**Task details**
When you reach the line that holds "Uncategorised", start copying exactly and keep going through the final line of the data, leaving out pictures.

**Extracted data**
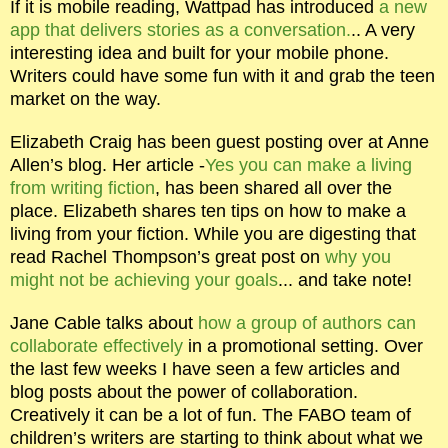
If it is mobile reading, Wattpad has introduced
a new
app that delivers stories as a conversation.
.. A very
interesting idea and built for your mobile phone.
Writers could have some fun with it and grab the teen
market on the way.
Elizabeth Craig has been guest posting over at Anne
Allen’s blog. Her article -
Yes you can make a living
from writing fiction
, has been shared all over the
place. Elizabeth shares ten tips on how to make a
living from your fiction. While you are digesting that
read Rachel Thompson’s great post on
why you
might not be achieving your goals
... and take note!
Jane Cable talks about
how a group of authors can
collaborate effectively
in a promotional setting. Over
the last few weeks I have seen a few articles and
blog posts about the power of collaboration.
Creatively it can be a lot of fun. The FABO team of
children’s writers are starting to think about what we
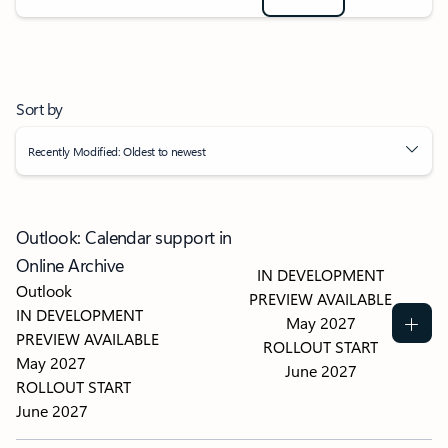
Sort by
Recently Modified: Oldest to newest
Outlook: Calendar support in
Online Archive
IN DEVELOPMENT
Outlook
PREVIEW AVAILABLE
IN DEVELOPMENT
May 2027
PREVIEW AVAILABLE
ROLLOUT START
May 2027
June 2027
ROLLOUT START
June 2027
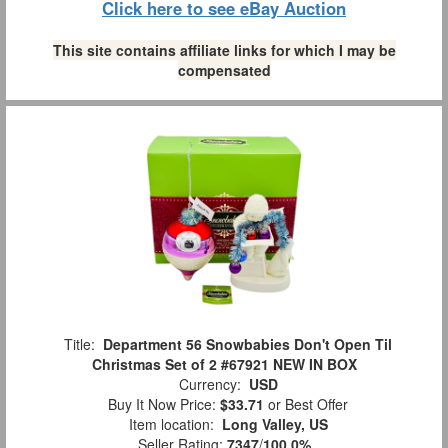
Click here to see eBay Auction
This site contains affiliate links for which I may be
compensated
Title:
Department 56 Snowbabies Don't Open Til
Christmas Set of 2 #67921 NEW IN BOX
Currency:
USD
Buy It Now Price:
$33.71
or Best Offer
Item location:
Long Valley, US
Seller Rating:
7347
/
100.0%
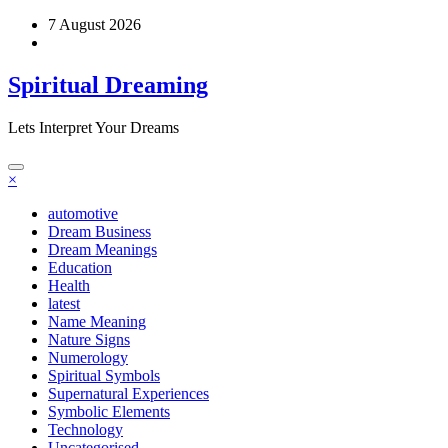
Skip
7 August 2026
to
content
Spiritual Dreaming
Lets Interpret Your Dreams
×
automotive
Dream Business
Dream Meanings
Education
Health
latest
Name Meaning
Nature Signs
Numerology
Spiritual Symbols
Supernatural Experiences
Symbolic Elements
Technology
Uncategorised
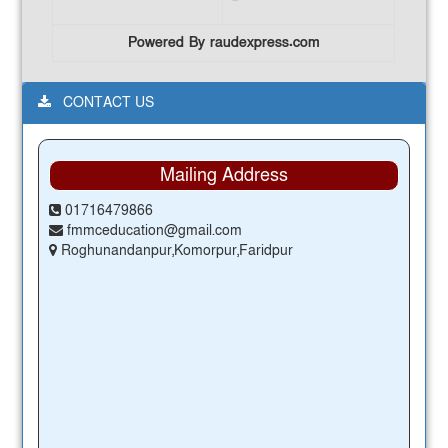
Powered By raudexpress.com
CONTACT US
Mailing Address
01716479866
fmmceducation@gmail.com
Roghunandanpur,Komorpur,Faridpur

**Your solution**
Uncategorised
Powered By raudexpress.com
CONTACT US
Mailing Address
01716479866
fmmceducation@gmail.com
Roghunandanpur,Komorpur,Faridpur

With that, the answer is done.